Where the line containing "Describe the element" appears, start repeating, and continue exactly through the last line below, adding nothing. Include no pictures.

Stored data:

_ _ _ _

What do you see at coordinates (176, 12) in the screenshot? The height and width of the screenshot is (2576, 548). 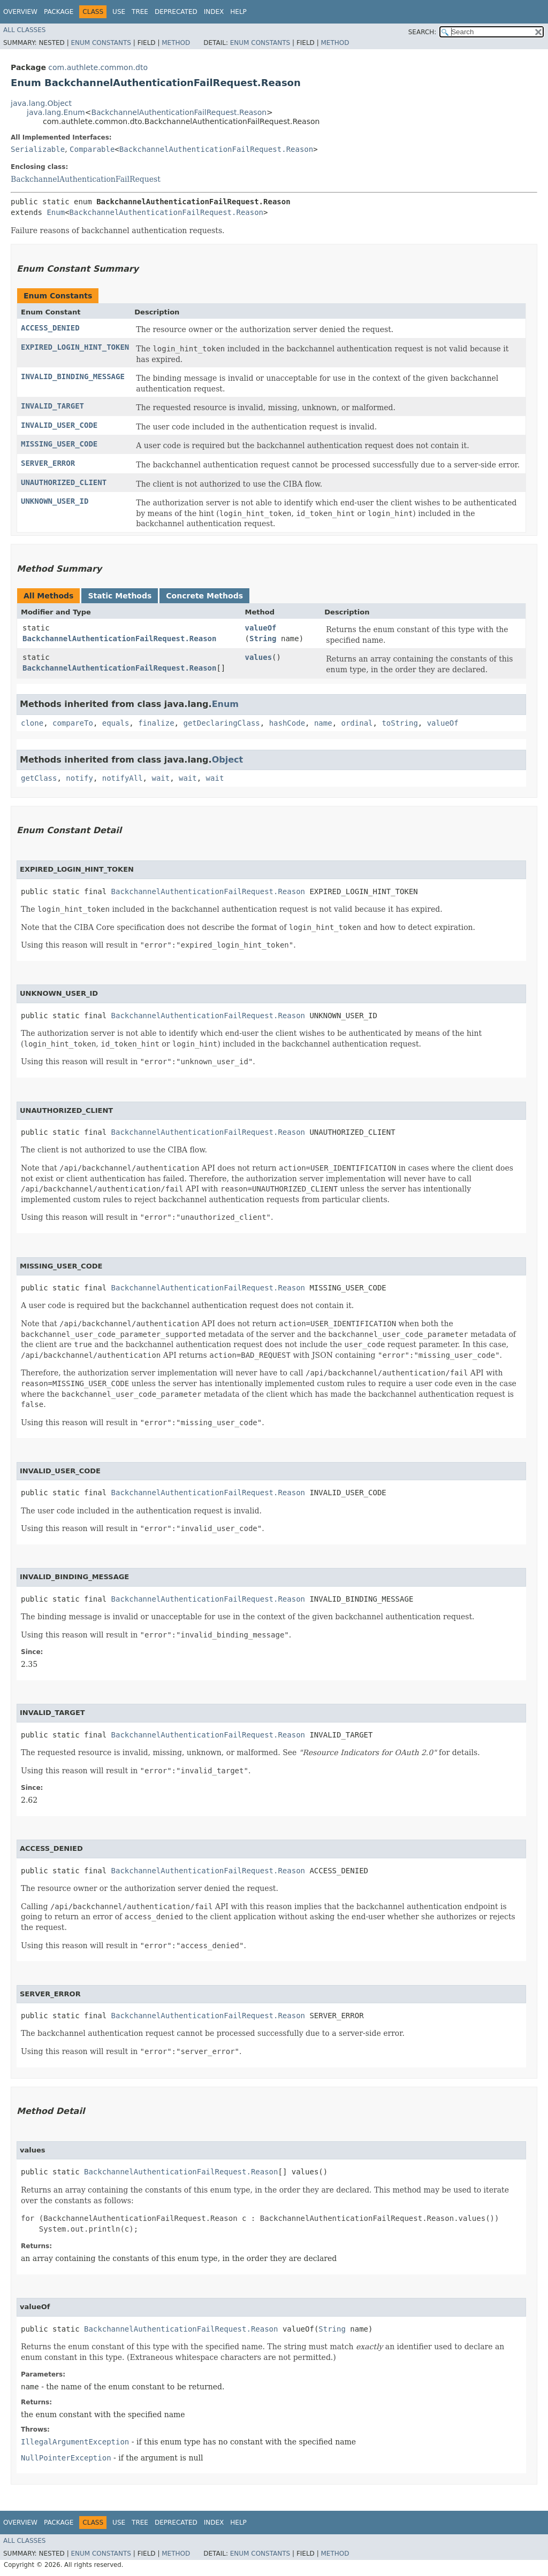 I see `Deprecated` at bounding box center [176, 12].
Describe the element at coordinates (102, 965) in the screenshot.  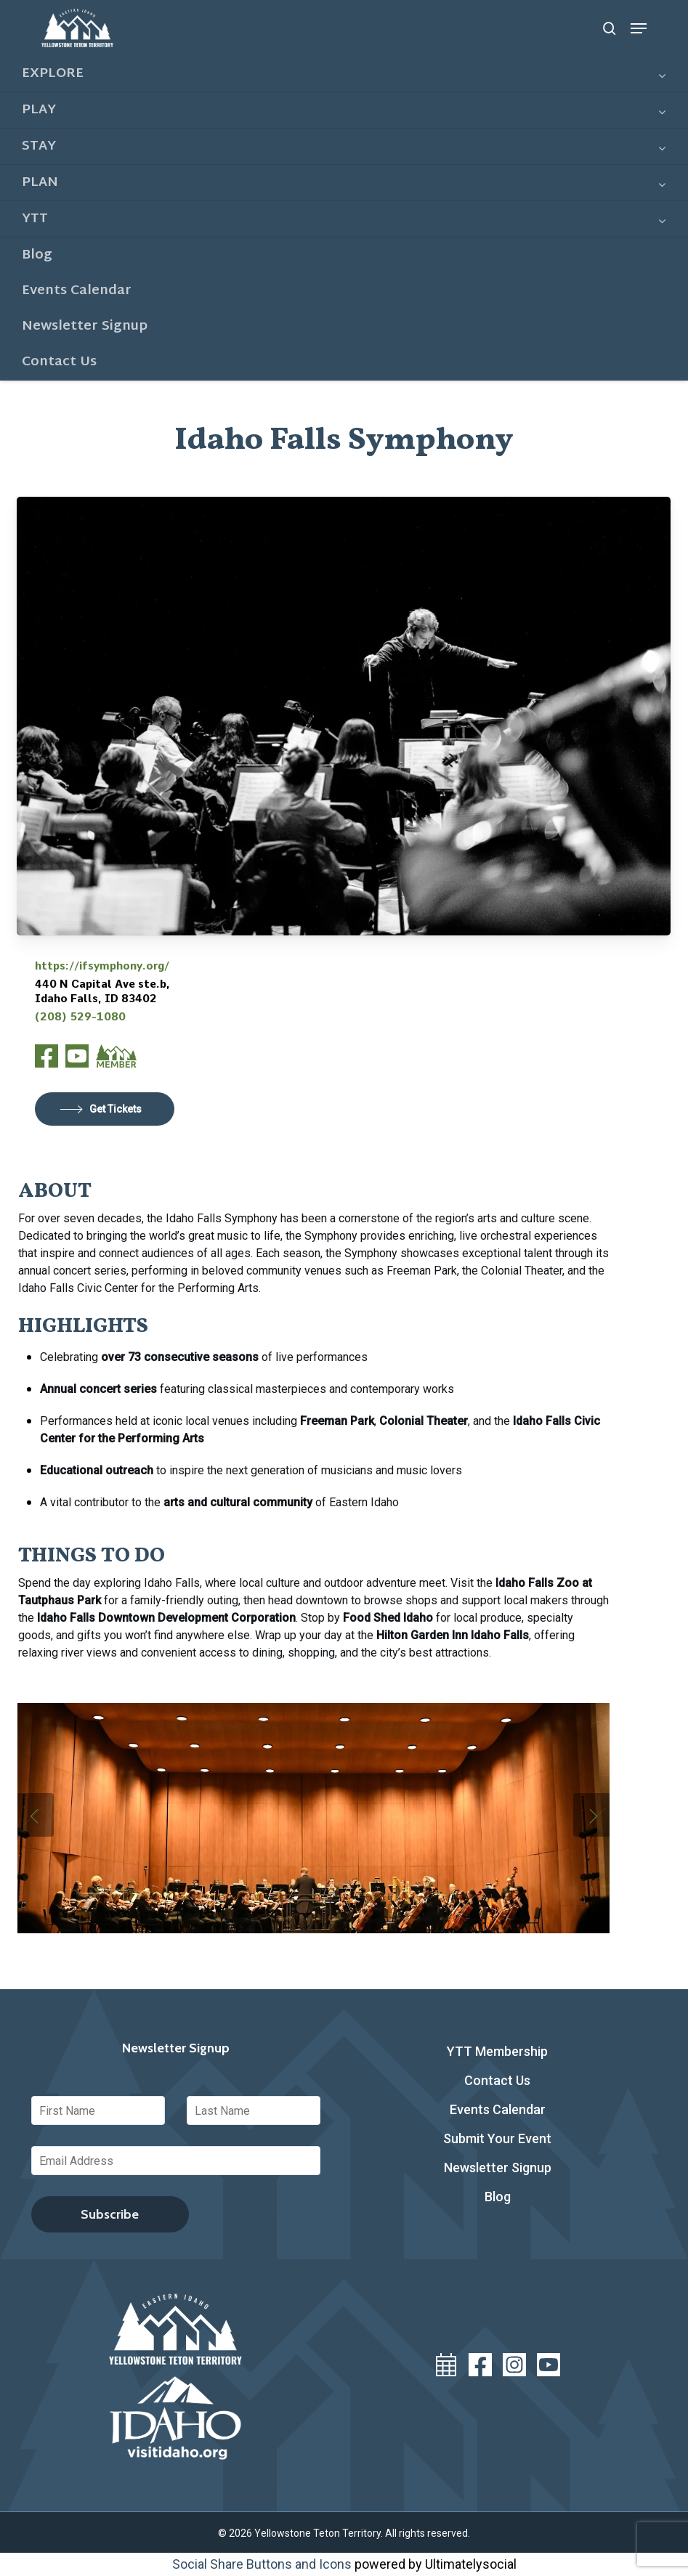
I see `https://ifsymphony.org/` at that location.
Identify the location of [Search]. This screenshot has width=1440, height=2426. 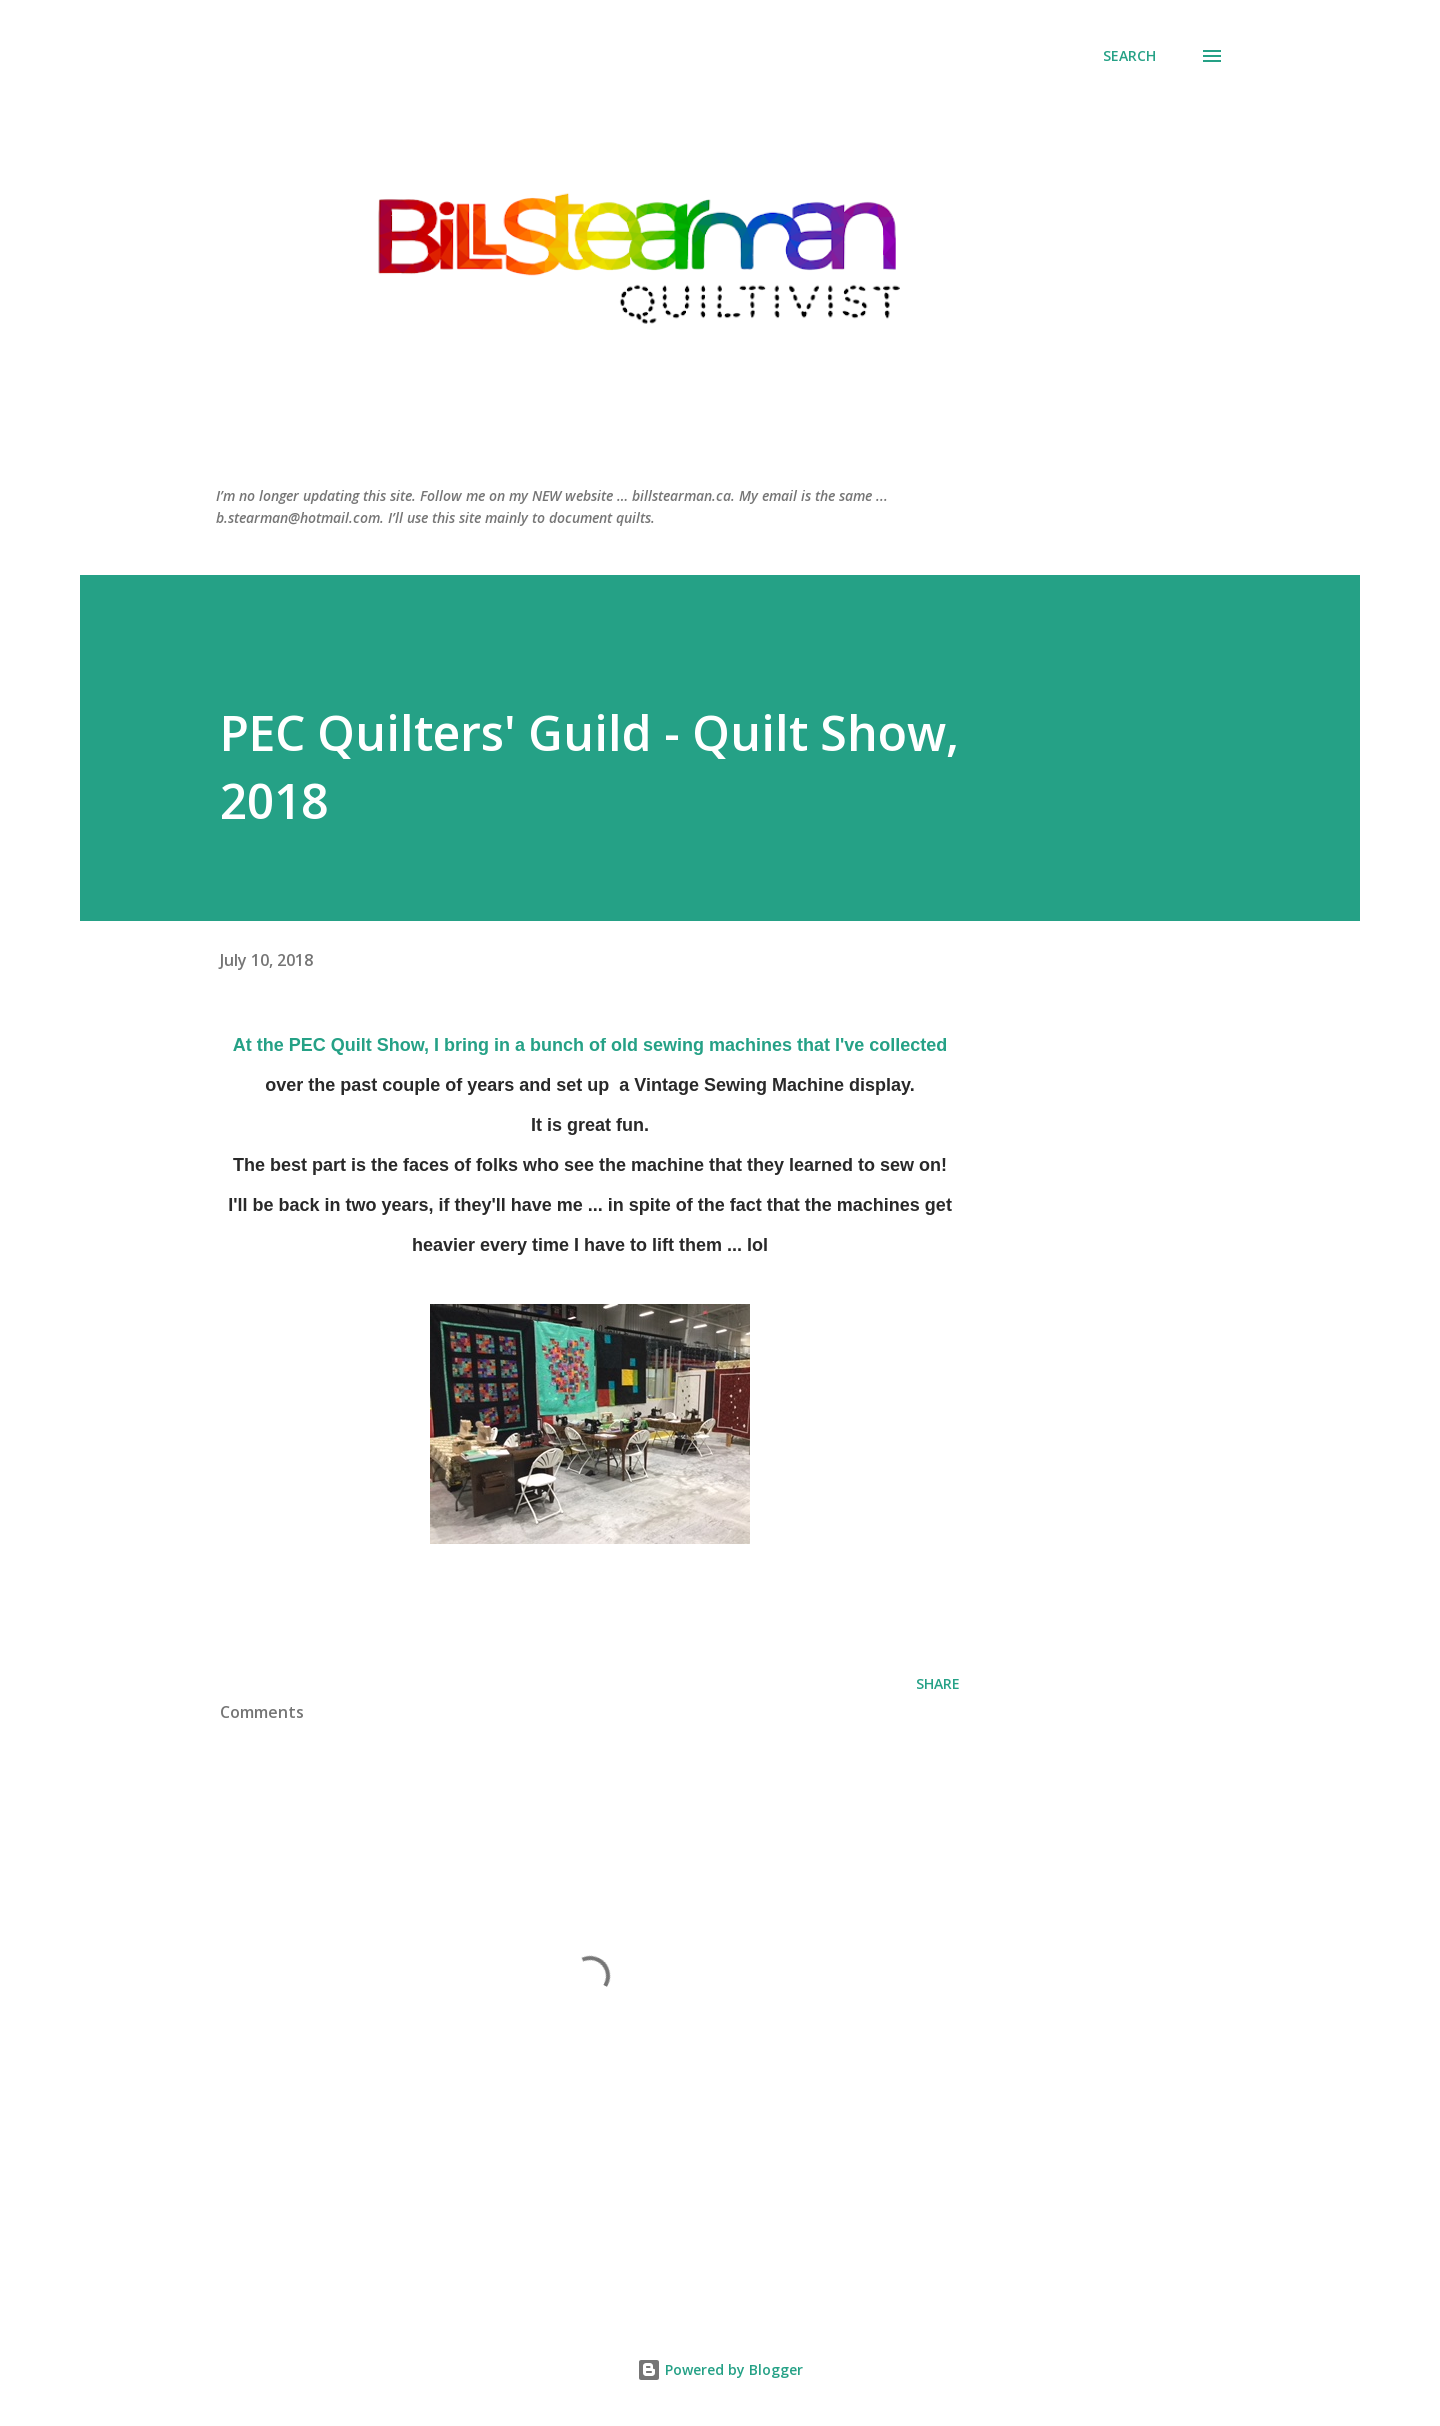
(1129, 56).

_ _ _ _

EXERCISE SOLUTION:
Describe the element at coordinates (102, 965) in the screenshot.  
I see `https://ifsymphony.org/` at that location.
Identify the location of [Search]. This screenshot has width=1440, height=2426. 
(1129, 56).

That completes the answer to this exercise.